Sever P, Holzgreve H
Imperial College School of Medicine at St Mary's Hospital, London, UK.
J Hum Hypertens. 1997 Sep;11 Suppl 2:S69-73.
The long-term efficacy and tolerability of candesartan cilexetil was assessed in two open-label, prospective multicentre studies in patients with mild to moderate essential hypertension. When administered in a flexible dosage regimen of 4-16 mg once-daily, candesartan cilexetil effectively lowered blood pressure (BP) and maintained its antihypertensive effects over the long term (< or =12 months). At the end of treatment, 81.1% of patients showed a clinically significant response (reduction in sitting diastolic BP of > or =10 mm Hg or reduction to <90 mm Hg), and 73.8% experienced normalisation of sitting diastolic BP (<90 mm Hg). Only a small proportion (10.7%) of patients prematurely discontinued treatment due to lack of efficacy. Candesartan cilexetil was well tolerated and was devoid of clinically relevant biochemical, haematological or cardiac effects. Only 12% of adverse events were judged to be causally related to the drug and only about 5% of patients withdrew from therapy due to adverse events. The most common adverse events were typical of hypertensive patients in general. Most adverse events appeared during the first 3 months of treatment and their incidence decreased steadily with time. Tolerability was unrelated to gender, age (<65 vs > or =65 years) or dosage. These results demonstrate that candesartan cilexetil maintains its antihypertensive effects and tolerability during long-term administration.

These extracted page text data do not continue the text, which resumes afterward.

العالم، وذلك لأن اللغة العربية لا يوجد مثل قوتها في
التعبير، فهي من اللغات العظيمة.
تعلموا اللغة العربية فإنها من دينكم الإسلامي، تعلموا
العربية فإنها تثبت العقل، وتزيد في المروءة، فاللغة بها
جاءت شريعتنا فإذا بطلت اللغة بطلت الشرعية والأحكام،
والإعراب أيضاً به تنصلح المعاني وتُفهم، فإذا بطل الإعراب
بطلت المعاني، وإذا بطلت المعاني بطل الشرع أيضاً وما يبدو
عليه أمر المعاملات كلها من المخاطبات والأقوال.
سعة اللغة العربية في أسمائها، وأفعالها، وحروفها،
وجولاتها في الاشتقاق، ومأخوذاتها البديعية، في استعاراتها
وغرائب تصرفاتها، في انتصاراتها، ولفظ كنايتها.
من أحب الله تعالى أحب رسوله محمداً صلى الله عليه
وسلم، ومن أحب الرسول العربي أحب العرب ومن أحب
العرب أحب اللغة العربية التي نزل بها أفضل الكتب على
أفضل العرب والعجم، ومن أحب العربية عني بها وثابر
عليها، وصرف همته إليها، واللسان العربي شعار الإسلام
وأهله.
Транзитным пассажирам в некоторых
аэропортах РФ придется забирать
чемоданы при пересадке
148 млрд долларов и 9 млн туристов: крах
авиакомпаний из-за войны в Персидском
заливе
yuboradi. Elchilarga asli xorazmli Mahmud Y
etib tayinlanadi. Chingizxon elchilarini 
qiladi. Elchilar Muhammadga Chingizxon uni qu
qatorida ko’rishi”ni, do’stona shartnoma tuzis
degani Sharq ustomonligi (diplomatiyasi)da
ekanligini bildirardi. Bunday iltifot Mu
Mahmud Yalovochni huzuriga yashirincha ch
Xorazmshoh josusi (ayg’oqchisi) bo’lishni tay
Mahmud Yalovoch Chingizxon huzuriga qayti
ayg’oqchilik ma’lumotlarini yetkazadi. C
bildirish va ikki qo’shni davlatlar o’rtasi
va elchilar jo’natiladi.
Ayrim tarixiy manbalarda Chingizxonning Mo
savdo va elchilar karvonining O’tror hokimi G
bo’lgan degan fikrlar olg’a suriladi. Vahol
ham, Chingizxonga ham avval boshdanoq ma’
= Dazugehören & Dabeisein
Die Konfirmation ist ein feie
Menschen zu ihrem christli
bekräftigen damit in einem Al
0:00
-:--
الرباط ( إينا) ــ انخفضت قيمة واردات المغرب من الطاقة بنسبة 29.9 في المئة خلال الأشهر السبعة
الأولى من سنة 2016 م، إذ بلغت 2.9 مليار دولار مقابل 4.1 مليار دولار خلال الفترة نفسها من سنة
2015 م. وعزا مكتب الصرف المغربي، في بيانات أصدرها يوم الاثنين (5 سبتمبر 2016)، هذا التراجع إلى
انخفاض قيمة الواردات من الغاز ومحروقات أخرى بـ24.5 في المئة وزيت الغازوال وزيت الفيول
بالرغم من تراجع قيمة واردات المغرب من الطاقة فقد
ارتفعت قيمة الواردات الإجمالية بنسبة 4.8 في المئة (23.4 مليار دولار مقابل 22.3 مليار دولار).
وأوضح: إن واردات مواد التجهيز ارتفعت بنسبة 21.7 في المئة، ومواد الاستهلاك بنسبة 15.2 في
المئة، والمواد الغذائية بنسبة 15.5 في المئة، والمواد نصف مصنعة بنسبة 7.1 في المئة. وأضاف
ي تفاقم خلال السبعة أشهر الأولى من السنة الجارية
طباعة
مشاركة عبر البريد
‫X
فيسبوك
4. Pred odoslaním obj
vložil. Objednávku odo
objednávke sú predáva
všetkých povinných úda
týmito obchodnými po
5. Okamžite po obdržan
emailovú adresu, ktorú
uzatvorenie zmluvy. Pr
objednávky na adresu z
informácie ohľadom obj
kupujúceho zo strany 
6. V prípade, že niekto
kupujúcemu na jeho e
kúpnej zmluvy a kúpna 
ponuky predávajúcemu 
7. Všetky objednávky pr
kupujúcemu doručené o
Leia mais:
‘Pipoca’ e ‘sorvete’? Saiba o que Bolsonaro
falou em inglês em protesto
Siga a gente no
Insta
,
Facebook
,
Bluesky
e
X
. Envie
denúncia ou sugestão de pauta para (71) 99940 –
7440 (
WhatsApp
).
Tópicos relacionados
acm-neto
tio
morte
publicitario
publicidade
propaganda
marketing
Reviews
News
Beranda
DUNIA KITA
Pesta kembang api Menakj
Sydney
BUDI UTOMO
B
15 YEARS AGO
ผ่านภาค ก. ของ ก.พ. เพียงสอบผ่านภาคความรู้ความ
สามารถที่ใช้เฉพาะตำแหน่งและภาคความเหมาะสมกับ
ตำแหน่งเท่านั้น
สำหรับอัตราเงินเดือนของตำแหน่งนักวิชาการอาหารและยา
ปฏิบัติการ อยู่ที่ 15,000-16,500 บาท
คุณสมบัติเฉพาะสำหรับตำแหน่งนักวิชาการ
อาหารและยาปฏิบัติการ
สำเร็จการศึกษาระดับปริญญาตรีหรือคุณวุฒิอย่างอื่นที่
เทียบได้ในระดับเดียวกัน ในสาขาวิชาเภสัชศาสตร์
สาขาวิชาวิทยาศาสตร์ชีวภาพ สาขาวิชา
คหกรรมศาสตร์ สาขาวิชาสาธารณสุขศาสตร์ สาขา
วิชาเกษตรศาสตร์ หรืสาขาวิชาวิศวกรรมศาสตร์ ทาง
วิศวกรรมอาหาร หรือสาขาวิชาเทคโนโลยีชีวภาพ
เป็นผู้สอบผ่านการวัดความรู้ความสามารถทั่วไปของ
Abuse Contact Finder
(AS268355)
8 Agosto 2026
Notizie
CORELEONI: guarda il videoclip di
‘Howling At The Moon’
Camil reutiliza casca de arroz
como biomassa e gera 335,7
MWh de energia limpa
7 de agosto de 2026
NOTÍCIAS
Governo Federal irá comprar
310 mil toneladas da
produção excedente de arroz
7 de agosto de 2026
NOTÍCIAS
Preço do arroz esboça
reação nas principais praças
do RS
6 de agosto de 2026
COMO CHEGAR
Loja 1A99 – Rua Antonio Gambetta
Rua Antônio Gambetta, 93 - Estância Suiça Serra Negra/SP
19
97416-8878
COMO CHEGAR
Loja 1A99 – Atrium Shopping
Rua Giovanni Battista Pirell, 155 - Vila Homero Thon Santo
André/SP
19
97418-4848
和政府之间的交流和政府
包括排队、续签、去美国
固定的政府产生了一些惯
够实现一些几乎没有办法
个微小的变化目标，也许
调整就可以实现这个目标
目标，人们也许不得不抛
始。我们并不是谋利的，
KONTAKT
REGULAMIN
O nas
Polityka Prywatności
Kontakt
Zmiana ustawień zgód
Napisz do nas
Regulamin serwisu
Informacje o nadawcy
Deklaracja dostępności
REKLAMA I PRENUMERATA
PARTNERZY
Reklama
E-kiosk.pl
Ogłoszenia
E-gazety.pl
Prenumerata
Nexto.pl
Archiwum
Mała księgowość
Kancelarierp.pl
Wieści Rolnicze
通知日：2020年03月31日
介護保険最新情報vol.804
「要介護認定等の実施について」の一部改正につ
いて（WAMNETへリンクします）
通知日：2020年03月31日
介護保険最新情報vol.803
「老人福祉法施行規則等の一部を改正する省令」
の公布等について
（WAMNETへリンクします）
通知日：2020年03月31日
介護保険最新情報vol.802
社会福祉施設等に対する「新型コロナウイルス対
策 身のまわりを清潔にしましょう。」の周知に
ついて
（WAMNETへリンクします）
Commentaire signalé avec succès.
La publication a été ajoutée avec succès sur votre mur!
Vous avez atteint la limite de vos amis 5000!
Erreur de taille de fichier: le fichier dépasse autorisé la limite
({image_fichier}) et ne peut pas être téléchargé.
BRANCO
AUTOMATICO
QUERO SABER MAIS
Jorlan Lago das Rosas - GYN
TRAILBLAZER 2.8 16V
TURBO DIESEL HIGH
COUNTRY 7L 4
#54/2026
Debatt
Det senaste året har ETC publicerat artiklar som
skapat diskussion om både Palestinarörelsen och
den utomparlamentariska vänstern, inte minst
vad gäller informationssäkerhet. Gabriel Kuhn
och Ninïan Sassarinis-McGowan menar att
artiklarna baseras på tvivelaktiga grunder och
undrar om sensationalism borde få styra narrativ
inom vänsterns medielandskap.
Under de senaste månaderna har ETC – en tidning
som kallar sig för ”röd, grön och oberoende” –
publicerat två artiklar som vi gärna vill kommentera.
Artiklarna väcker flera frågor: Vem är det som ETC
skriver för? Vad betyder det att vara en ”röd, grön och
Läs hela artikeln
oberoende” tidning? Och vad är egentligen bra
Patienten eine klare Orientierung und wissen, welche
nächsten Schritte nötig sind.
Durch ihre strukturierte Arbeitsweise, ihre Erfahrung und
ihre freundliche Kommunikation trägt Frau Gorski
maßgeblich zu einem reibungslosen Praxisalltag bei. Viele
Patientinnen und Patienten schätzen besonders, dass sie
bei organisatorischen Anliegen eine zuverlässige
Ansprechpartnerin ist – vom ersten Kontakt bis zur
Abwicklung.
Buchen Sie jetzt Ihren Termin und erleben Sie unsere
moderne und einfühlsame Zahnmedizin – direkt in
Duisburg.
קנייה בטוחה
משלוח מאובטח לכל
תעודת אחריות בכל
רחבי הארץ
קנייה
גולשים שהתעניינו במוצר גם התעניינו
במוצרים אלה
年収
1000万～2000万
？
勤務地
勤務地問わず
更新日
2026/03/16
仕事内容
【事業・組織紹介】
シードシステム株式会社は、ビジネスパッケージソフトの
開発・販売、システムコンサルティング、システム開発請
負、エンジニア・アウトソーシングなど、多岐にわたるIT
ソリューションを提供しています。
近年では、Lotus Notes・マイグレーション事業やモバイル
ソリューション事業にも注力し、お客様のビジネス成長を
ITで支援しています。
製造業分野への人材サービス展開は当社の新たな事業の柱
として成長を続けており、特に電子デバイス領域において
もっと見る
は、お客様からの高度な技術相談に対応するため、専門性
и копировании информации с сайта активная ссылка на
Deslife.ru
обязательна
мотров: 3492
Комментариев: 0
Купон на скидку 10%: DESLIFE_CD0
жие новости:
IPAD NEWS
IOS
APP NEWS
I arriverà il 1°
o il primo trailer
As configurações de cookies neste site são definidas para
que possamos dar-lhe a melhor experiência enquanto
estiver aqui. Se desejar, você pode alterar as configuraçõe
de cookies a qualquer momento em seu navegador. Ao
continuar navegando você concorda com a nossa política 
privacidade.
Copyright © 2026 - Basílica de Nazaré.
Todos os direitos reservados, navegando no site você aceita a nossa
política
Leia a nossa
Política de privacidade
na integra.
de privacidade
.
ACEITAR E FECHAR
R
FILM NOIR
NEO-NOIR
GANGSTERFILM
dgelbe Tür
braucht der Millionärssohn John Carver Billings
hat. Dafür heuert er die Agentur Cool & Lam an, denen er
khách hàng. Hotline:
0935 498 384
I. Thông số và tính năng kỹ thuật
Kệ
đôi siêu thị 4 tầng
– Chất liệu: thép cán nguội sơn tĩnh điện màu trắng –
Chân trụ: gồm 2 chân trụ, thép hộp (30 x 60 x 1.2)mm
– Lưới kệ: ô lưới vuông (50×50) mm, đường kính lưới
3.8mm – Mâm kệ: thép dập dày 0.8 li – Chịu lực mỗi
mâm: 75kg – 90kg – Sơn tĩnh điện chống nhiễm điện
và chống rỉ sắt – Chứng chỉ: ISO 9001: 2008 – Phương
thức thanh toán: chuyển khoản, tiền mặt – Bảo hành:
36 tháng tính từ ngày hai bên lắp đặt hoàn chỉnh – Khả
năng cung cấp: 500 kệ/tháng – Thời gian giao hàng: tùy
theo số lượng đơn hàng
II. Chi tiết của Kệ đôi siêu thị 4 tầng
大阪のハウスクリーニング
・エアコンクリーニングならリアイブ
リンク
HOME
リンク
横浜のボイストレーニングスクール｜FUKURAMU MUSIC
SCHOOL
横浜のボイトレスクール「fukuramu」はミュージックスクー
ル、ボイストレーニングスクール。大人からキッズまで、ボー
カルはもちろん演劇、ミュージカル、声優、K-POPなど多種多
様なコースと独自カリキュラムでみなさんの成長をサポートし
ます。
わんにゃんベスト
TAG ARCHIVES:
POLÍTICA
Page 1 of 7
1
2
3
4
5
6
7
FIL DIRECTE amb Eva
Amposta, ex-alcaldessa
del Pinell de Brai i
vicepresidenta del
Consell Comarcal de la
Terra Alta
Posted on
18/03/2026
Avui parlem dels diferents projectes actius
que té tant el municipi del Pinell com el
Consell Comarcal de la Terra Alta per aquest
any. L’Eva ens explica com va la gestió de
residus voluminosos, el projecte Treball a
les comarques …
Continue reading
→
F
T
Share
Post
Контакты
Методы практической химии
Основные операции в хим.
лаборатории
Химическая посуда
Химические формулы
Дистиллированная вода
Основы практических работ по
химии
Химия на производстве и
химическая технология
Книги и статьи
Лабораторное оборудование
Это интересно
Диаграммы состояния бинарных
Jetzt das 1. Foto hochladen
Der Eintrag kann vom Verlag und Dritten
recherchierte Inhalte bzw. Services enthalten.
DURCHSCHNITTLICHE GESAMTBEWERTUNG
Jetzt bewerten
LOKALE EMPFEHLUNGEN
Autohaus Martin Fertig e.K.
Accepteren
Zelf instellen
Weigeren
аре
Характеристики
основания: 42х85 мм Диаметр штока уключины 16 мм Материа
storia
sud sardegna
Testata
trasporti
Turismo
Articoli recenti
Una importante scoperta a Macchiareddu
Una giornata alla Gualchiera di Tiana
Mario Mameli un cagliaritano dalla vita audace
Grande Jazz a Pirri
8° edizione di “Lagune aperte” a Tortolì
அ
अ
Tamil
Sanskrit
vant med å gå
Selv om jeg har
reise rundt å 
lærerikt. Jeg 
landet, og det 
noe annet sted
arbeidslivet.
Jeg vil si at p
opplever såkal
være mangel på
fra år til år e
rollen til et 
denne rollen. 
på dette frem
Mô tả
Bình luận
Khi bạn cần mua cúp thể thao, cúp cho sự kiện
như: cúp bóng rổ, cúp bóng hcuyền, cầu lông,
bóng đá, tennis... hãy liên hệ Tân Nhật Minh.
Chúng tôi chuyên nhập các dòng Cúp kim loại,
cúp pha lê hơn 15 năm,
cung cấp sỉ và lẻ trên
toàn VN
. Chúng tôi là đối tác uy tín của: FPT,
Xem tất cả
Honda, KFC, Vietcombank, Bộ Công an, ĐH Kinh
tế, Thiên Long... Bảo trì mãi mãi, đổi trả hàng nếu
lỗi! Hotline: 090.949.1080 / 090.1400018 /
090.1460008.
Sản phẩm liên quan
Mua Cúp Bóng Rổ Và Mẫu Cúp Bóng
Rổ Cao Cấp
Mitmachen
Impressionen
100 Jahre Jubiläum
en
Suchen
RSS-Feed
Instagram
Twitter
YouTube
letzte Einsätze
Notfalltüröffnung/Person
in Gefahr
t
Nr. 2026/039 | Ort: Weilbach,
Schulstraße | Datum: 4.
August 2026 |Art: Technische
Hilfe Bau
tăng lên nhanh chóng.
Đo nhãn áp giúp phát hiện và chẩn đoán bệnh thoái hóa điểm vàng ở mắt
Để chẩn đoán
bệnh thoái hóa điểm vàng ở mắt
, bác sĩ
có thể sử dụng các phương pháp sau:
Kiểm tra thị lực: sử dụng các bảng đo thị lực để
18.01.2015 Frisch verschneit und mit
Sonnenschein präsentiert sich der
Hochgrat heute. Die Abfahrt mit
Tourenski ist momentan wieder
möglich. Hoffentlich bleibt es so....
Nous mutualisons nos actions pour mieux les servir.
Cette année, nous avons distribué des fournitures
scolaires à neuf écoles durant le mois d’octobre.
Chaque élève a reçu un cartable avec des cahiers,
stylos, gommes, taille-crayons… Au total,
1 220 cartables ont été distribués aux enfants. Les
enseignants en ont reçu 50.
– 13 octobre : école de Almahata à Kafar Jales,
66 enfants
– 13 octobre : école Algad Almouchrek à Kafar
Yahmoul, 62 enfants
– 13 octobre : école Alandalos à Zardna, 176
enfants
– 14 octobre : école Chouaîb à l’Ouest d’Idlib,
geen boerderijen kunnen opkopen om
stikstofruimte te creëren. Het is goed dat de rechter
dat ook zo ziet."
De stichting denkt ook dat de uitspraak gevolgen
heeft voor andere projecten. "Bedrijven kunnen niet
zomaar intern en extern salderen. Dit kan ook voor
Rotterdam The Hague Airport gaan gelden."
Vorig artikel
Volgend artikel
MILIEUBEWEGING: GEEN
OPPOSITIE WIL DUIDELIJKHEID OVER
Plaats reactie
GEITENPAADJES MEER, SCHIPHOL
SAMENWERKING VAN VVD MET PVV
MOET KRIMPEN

在两项开放性、前瞻性多中心研究中,对坎地沙坦酯在轻至中度原发性高血压患者中的长期疗效和耐受性进行了评估。当以4 - 16mg每日一次的灵活剂量方案给药时,坎地沙坦酯能有效降低血压(BP),并在长期(≤12个月)维持其降压效果。治疗结束时,81.1%的患者显示出具有临床意义的反应(坐位舒张压降低≥10mmHg或降至<90mmHg),73.8%的患者坐位舒张压恢复正常(<90mmHg)。只有一小部分(10.7%)患者因缺乏疗效而提前停药。坎地沙坦酯耐受性良好,没有临床相关的生化、血液学或心脏方面的影响。只有12%的不良事件被判定与药物有因果关系,只有约5%的患者因不良事件退出治疗。最常见的不良事件是一般高血压患者常见的典型事件。大多数不良事件出现在治疗的前3个月,其发生率随时间稳步下降。耐受性与性别、年龄(<65岁与≥65岁)或剂量无关。这些结果表明,坎地沙坦酯在长期给药期间能维持其降压效果和耐受性。